The task:
Through to the final line, write out the records below exactly, omitting any images they contain.
[[ Given records open ]]
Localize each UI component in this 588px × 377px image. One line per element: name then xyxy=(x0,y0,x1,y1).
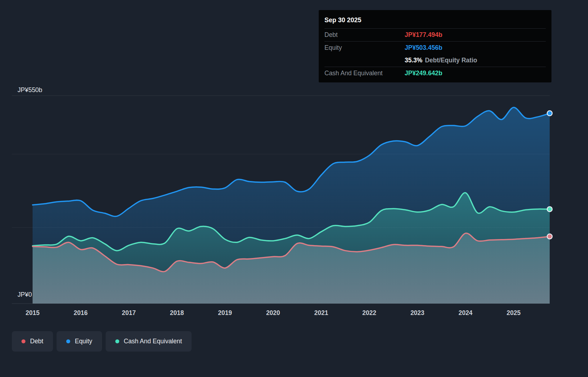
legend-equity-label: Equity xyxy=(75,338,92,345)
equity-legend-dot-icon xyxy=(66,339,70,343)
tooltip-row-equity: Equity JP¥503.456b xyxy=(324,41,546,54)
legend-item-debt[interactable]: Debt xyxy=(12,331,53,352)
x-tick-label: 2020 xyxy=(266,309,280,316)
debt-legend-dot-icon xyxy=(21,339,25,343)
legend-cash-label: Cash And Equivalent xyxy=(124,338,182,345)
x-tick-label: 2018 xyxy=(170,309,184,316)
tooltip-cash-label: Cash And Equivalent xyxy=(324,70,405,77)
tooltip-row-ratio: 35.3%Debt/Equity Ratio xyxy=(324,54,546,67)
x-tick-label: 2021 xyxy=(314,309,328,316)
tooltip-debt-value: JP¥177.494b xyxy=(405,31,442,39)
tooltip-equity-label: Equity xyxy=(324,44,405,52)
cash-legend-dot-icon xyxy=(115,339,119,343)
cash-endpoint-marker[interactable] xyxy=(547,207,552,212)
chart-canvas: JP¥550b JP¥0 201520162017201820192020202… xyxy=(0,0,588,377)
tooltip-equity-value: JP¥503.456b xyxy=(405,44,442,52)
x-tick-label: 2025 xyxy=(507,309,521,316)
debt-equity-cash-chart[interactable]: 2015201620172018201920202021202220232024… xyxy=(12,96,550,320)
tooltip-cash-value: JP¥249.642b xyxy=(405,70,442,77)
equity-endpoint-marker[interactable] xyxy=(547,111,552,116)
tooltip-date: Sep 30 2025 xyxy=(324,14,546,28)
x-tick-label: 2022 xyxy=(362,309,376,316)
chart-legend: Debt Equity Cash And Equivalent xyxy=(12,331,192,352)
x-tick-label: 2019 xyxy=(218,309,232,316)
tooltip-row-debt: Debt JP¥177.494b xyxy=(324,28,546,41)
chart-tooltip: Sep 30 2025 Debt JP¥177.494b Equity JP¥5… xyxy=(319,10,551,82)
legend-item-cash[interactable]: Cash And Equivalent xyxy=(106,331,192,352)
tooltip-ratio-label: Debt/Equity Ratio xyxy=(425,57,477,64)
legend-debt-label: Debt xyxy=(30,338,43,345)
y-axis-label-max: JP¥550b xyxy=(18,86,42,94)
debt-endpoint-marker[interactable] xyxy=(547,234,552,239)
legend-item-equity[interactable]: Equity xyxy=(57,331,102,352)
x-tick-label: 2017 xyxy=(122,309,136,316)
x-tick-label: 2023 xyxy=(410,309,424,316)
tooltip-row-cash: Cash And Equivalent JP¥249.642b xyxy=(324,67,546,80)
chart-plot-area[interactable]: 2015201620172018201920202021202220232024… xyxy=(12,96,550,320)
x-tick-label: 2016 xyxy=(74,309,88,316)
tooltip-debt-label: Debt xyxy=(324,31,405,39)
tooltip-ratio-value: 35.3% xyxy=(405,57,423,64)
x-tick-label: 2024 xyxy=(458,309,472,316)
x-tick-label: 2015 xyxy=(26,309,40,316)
[[ Given records closed ]]
Answer to the problem:
Localize each UI component in this 588px × 377px image. One line per element: name then xyxy=(x0,y0,x1,y1).
legend-equity-label: Equity xyxy=(75,338,92,345)
equity-legend-dot-icon xyxy=(66,339,70,343)
tooltip-row-equity: Equity JP¥503.456b xyxy=(324,41,546,54)
legend-item-debt[interactable]: Debt xyxy=(12,331,53,352)
x-tick-label: 2020 xyxy=(266,309,280,316)
debt-legend-dot-icon xyxy=(21,339,25,343)
legend-cash-label: Cash And Equivalent xyxy=(124,338,182,345)
x-tick-label: 2018 xyxy=(170,309,184,316)
tooltip-cash-label: Cash And Equivalent xyxy=(324,70,405,77)
tooltip-row-ratio: 35.3%Debt/Equity Ratio xyxy=(324,54,546,67)
x-tick-label: 2021 xyxy=(314,309,328,316)
tooltip-debt-value: JP¥177.494b xyxy=(405,31,442,39)
tooltip-equity-label: Equity xyxy=(324,44,405,52)
cash-legend-dot-icon xyxy=(115,339,119,343)
cash-endpoint-marker[interactable] xyxy=(547,207,552,212)
chart-canvas: JP¥550b JP¥0 201520162017201820192020202… xyxy=(0,0,588,377)
tooltip-equity-value: JP¥503.456b xyxy=(405,44,442,52)
x-tick-label: 2025 xyxy=(507,309,521,316)
debt-equity-cash-chart[interactable]: 2015201620172018201920202021202220232024… xyxy=(12,96,550,320)
tooltip-cash-value: JP¥249.642b xyxy=(405,70,442,77)
equity-endpoint-marker[interactable] xyxy=(547,111,552,116)
tooltip-date: Sep 30 2025 xyxy=(324,14,546,28)
x-tick-label: 2022 xyxy=(362,309,376,316)
chart-legend: Debt Equity Cash And Equivalent xyxy=(12,331,192,352)
x-tick-label: 2019 xyxy=(218,309,232,316)
tooltip-row-debt: Debt JP¥177.494b xyxy=(324,28,546,41)
chart-tooltip: Sep 30 2025 Debt JP¥177.494b Equity JP¥5… xyxy=(319,10,551,82)
legend-item-cash[interactable]: Cash And Equivalent xyxy=(106,331,192,352)
tooltip-ratio-label: Debt/Equity Ratio xyxy=(425,57,477,64)
legend-debt-label: Debt xyxy=(30,338,43,345)
y-axis-label-max: JP¥550b xyxy=(18,86,42,94)
debt-endpoint-marker[interactable] xyxy=(547,234,552,239)
legend-item-equity[interactable]: Equity xyxy=(57,331,102,352)
x-tick-label: 2017 xyxy=(122,309,136,316)
x-tick-label: 2023 xyxy=(410,309,424,316)
tooltip-row-cash: Cash And Equivalent JP¥249.642b xyxy=(324,67,546,80)
chart-plot-area[interactable]: 2015201620172018201920202021202220232024… xyxy=(12,96,550,320)
x-tick-label: 2016 xyxy=(74,309,88,316)
tooltip-debt-label: Debt xyxy=(324,31,405,39)
tooltip-ratio-value: 35.3% xyxy=(405,57,423,64)
x-tick-label: 2024 xyxy=(458,309,472,316)
x-tick-label: 2015 xyxy=(26,309,40,316)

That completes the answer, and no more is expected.